- Page images and extracted text -
======

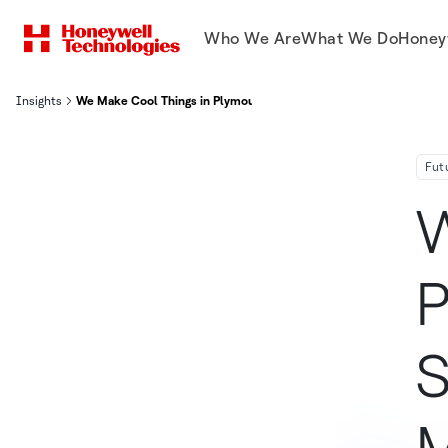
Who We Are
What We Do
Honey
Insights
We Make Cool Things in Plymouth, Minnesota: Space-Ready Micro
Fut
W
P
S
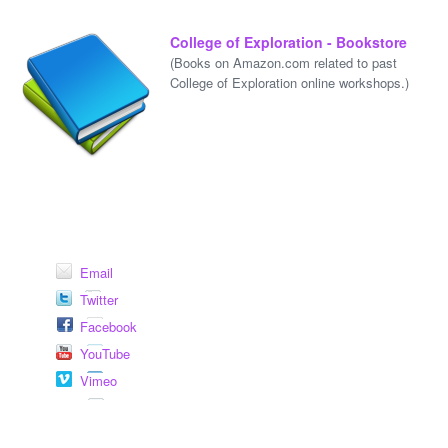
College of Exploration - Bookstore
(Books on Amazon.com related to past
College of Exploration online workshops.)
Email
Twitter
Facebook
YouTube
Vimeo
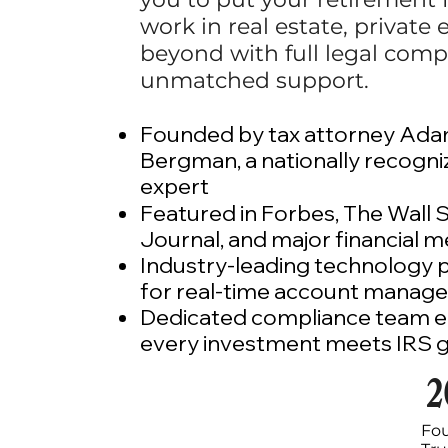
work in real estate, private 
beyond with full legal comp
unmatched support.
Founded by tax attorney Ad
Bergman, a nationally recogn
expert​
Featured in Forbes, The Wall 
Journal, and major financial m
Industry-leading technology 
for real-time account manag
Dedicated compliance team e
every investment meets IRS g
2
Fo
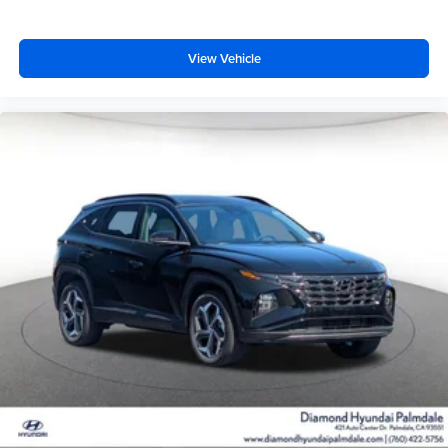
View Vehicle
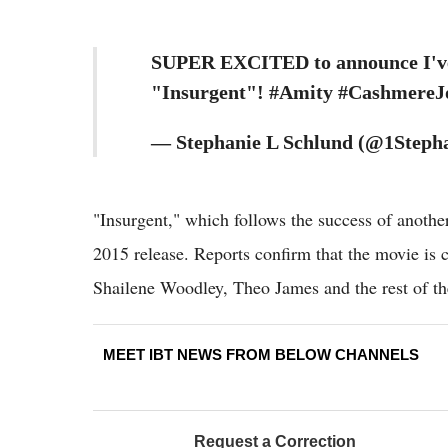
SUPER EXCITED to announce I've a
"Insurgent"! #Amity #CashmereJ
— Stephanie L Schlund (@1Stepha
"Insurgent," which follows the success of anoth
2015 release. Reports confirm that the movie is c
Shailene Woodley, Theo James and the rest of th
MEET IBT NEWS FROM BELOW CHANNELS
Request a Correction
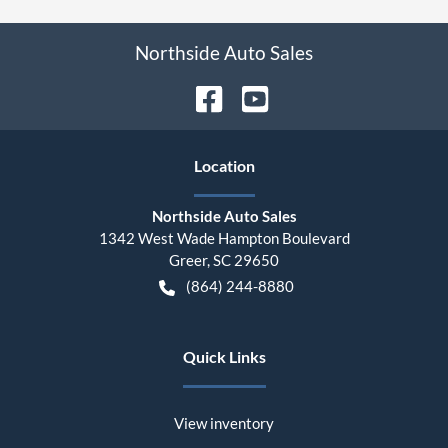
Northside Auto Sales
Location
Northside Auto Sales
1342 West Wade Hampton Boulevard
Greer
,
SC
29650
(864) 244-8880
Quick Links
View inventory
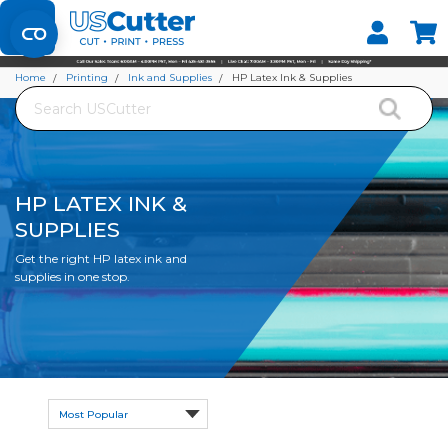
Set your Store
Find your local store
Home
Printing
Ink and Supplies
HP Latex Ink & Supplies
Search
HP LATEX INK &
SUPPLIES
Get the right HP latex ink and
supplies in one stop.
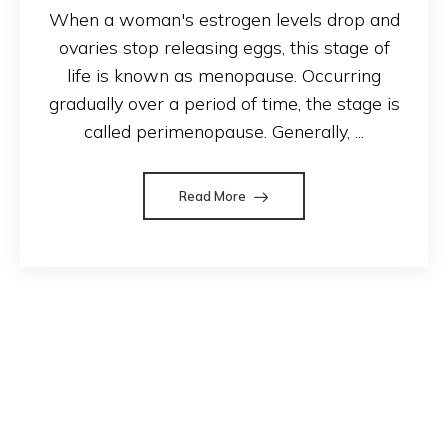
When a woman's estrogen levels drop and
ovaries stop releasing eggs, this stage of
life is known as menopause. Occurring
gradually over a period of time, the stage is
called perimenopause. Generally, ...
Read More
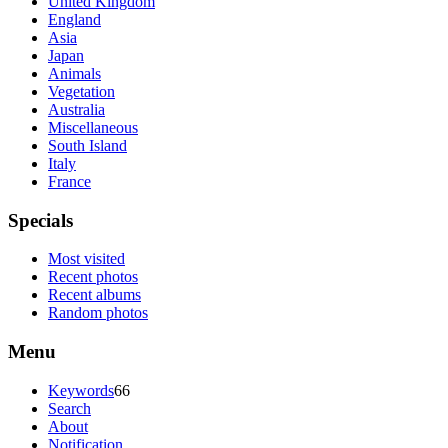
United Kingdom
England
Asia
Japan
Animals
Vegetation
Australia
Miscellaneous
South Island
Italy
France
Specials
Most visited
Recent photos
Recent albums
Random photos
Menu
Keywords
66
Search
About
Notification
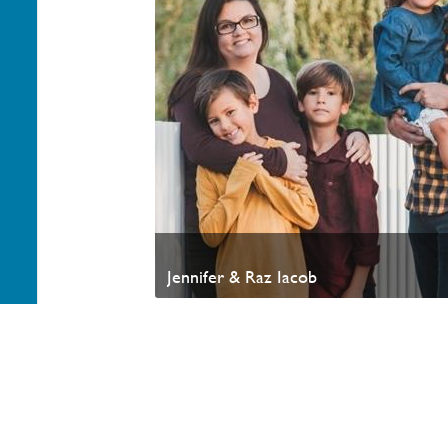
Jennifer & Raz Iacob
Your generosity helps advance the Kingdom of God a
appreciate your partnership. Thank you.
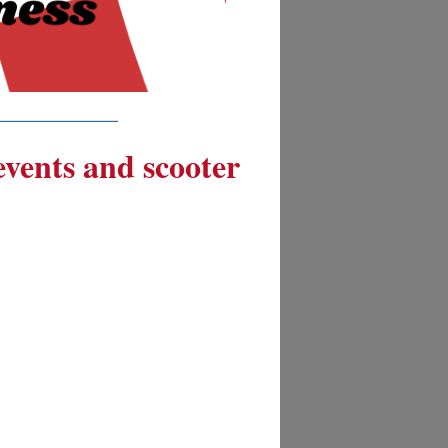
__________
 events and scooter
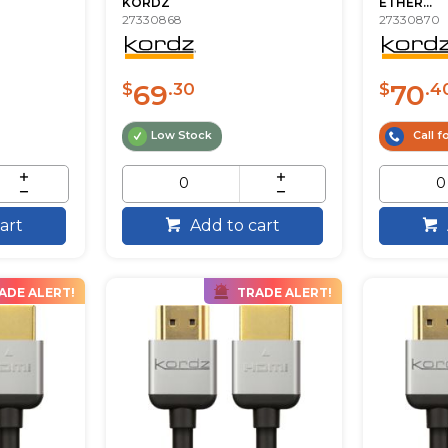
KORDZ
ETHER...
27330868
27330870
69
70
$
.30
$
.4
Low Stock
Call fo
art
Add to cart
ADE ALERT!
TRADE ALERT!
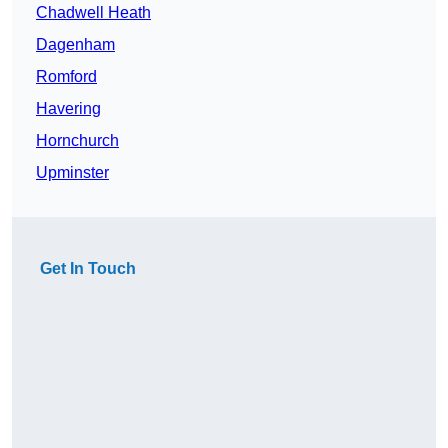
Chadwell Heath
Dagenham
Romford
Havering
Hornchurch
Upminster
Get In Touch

======

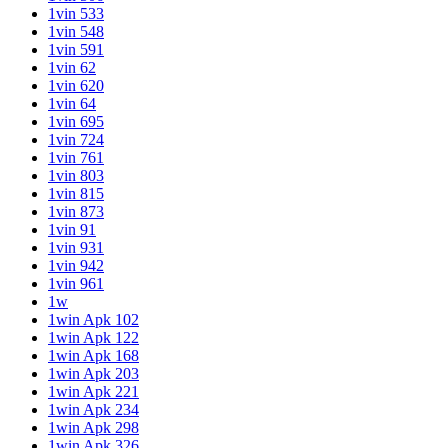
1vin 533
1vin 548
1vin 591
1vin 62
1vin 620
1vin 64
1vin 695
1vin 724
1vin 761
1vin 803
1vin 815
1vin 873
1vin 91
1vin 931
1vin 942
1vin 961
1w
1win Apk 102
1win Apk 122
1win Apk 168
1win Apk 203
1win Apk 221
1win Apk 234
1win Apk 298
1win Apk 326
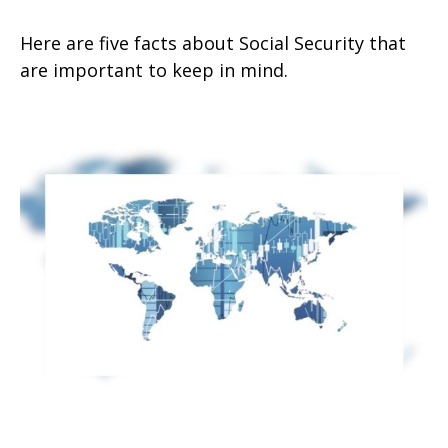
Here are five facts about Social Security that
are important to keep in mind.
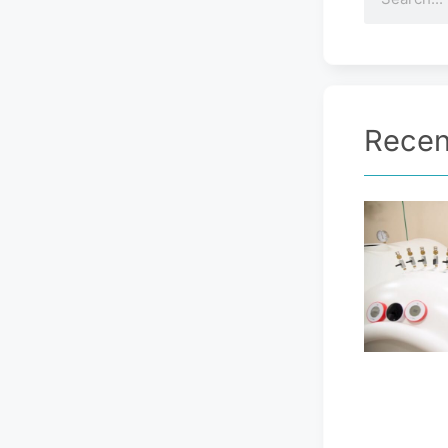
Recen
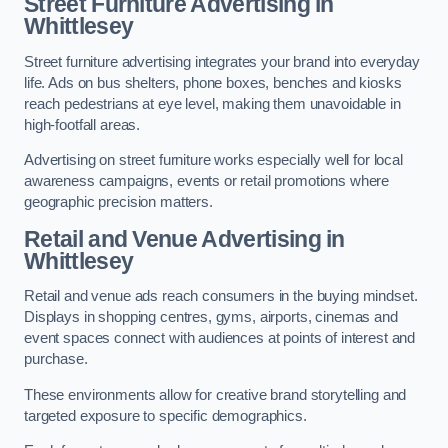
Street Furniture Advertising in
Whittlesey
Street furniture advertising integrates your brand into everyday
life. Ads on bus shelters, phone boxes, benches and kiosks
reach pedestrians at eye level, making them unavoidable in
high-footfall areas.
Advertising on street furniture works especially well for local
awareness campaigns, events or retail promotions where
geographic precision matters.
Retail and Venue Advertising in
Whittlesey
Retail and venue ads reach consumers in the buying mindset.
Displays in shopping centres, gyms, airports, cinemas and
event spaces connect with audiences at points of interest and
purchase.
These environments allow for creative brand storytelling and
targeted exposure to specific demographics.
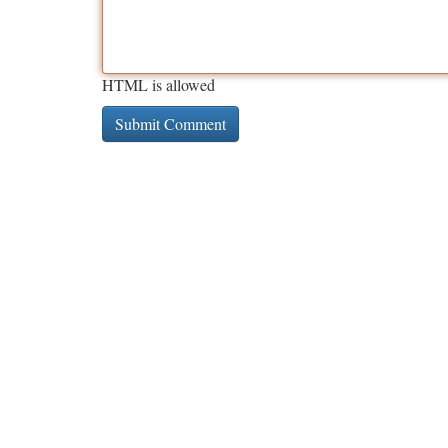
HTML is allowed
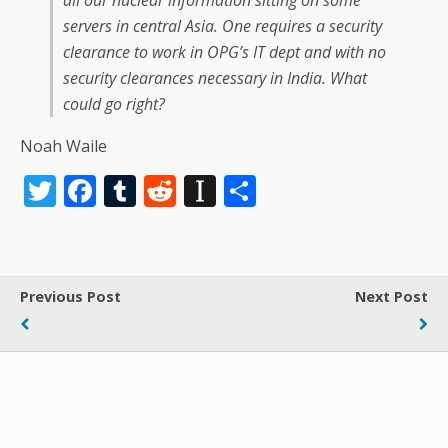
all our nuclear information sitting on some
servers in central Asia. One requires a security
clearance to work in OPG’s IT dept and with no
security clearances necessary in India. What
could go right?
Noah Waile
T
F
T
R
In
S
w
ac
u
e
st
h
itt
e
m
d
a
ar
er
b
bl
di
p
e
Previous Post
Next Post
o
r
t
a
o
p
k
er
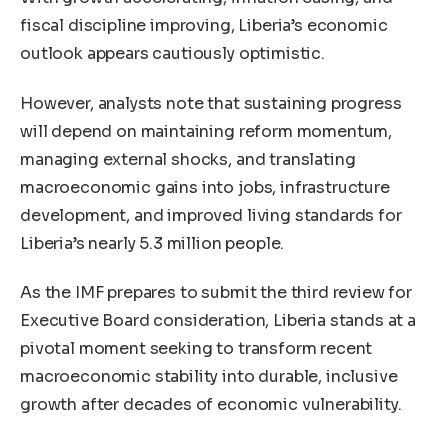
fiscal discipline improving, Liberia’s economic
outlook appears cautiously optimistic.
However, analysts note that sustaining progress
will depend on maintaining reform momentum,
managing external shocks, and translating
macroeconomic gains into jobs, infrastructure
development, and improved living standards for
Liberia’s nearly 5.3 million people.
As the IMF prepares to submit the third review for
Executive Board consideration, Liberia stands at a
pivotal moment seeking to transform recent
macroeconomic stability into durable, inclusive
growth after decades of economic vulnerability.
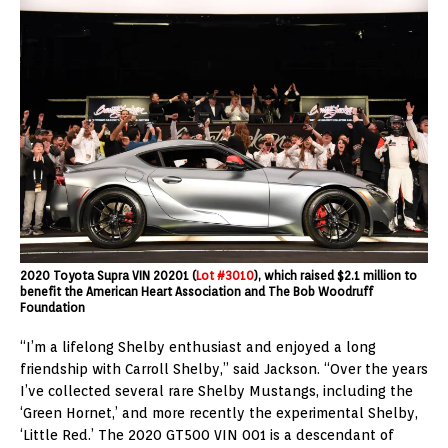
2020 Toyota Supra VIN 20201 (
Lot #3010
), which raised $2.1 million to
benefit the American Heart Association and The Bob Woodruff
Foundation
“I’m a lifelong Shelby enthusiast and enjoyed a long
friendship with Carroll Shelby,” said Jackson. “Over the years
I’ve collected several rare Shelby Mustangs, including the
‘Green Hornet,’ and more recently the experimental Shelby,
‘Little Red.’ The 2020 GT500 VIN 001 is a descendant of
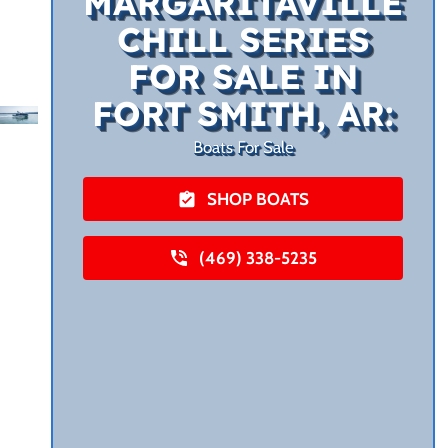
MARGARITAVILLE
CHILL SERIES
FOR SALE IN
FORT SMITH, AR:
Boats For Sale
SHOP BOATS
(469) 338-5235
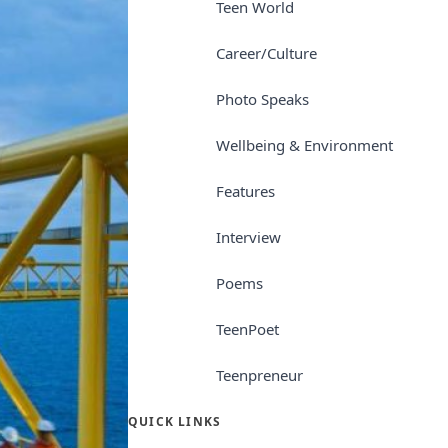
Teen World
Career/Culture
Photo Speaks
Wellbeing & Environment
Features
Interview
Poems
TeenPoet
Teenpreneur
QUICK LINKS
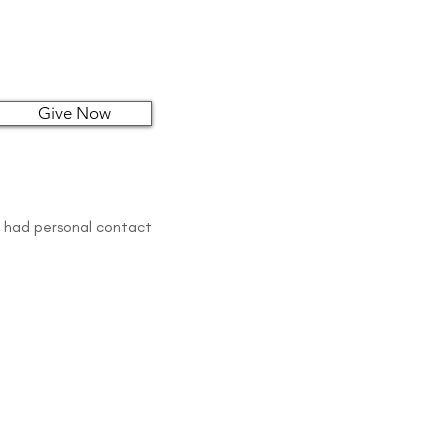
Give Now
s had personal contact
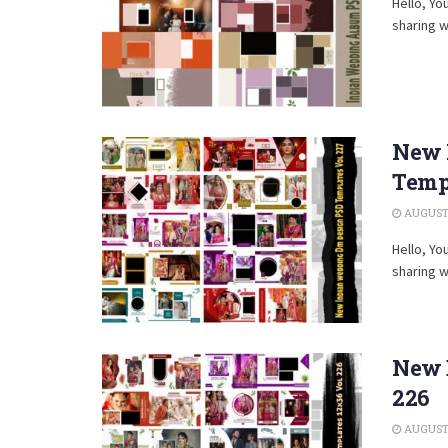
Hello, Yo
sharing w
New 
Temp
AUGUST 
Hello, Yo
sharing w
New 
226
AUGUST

======

- The task -
Your task is to list each line of the records with the word "events".

- Expected answer -
 events and scooter
awareness campaigns, events or retail promotions where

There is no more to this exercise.